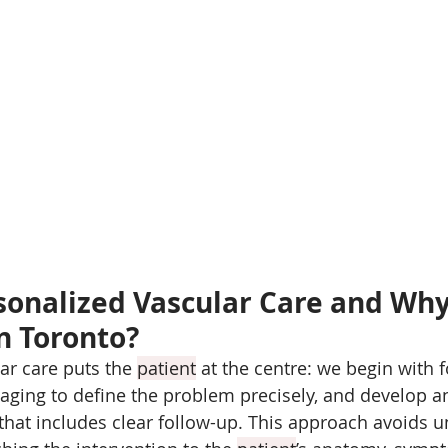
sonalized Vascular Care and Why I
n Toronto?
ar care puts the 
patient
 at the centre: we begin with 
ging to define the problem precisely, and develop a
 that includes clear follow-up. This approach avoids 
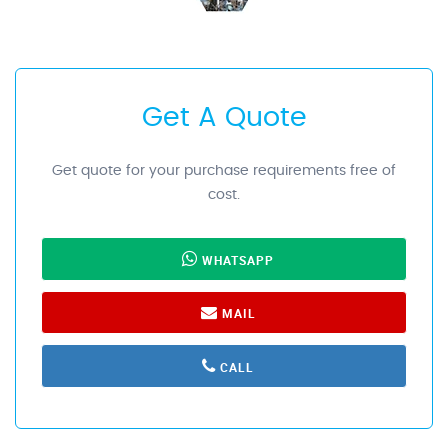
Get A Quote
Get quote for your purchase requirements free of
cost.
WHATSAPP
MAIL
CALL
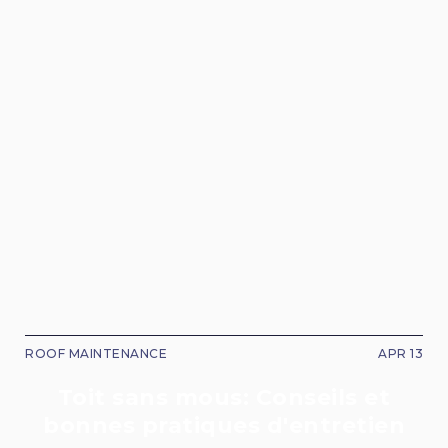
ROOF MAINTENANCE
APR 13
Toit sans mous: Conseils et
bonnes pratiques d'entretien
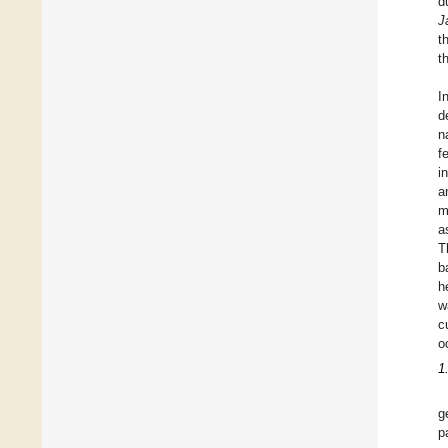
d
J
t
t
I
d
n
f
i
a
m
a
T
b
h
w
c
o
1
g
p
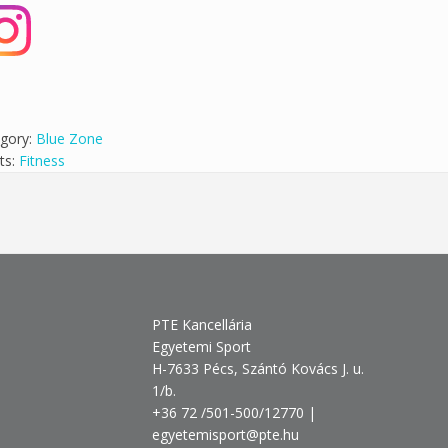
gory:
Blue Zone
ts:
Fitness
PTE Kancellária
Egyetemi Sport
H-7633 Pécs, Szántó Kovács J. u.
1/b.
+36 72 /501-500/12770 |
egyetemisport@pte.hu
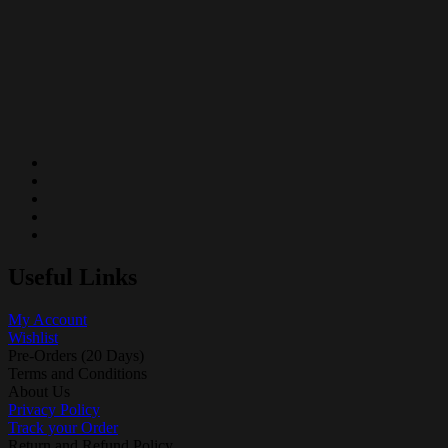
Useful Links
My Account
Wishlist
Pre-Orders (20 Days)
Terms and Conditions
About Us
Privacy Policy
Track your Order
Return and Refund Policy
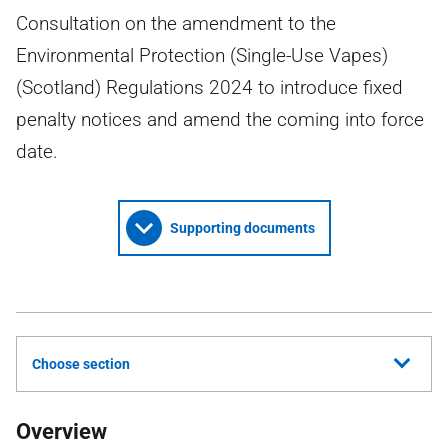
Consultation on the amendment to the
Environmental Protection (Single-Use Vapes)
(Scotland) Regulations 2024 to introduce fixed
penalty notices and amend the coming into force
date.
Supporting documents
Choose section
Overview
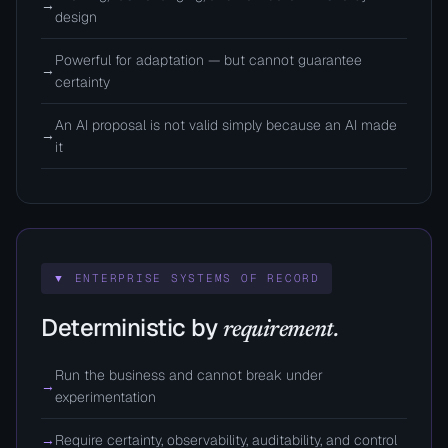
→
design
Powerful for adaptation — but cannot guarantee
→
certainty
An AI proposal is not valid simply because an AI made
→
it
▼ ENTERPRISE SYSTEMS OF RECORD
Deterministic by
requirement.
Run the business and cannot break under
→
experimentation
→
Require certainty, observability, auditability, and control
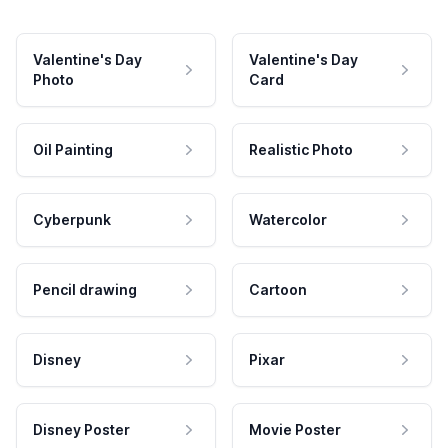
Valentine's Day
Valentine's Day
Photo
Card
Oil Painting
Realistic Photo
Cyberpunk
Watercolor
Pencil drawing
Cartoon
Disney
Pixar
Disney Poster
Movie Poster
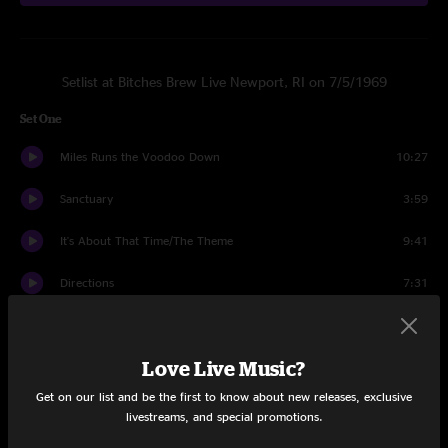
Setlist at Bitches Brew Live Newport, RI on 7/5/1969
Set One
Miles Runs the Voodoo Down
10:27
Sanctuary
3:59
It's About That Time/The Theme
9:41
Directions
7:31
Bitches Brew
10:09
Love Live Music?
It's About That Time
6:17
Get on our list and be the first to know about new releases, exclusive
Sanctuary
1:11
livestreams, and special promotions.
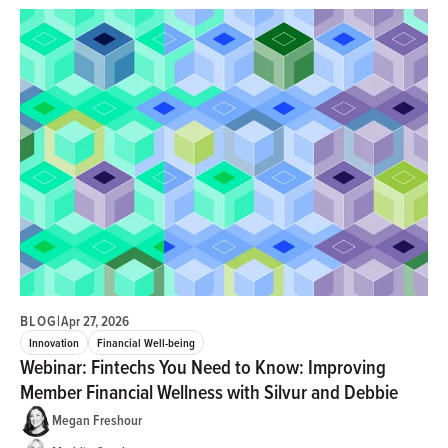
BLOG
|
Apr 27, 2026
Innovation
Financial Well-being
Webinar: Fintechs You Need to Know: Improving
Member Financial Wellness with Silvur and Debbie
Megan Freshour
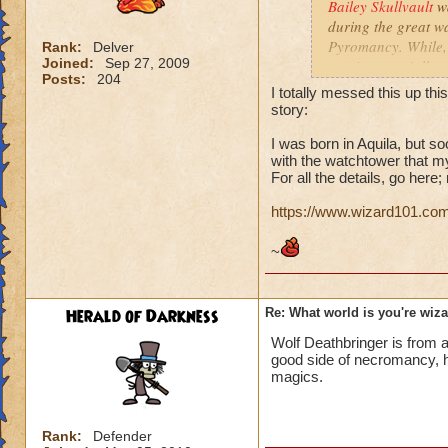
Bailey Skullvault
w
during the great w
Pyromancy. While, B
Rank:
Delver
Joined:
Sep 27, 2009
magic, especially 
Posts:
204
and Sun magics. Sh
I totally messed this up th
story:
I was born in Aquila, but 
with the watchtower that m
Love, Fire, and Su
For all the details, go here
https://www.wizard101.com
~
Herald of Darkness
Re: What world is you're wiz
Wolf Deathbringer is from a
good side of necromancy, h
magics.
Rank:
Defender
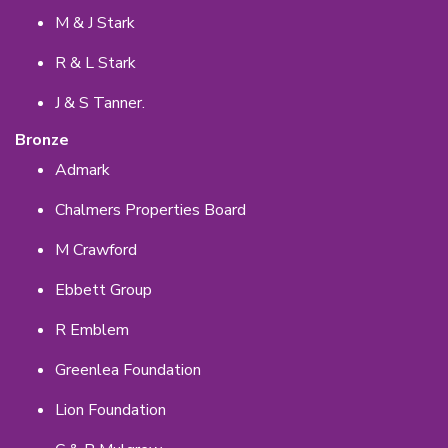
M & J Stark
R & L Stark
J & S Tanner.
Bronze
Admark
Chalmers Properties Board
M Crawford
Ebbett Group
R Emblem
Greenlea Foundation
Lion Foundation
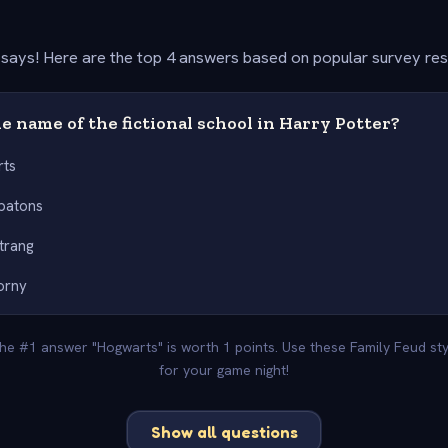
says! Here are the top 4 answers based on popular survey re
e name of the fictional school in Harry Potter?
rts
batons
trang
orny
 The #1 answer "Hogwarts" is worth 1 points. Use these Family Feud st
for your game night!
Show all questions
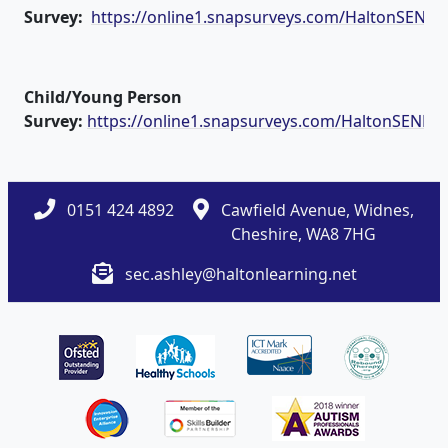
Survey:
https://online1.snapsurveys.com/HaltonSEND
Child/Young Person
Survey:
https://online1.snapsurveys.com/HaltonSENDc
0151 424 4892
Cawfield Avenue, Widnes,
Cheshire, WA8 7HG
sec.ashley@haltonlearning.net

§ **Problem to work on**
Copy all lines of the preceding data that hold the word "Financial".

§ **Expected answer**
Financial Well-being
Member Financial Wellness with Silvur and Debbie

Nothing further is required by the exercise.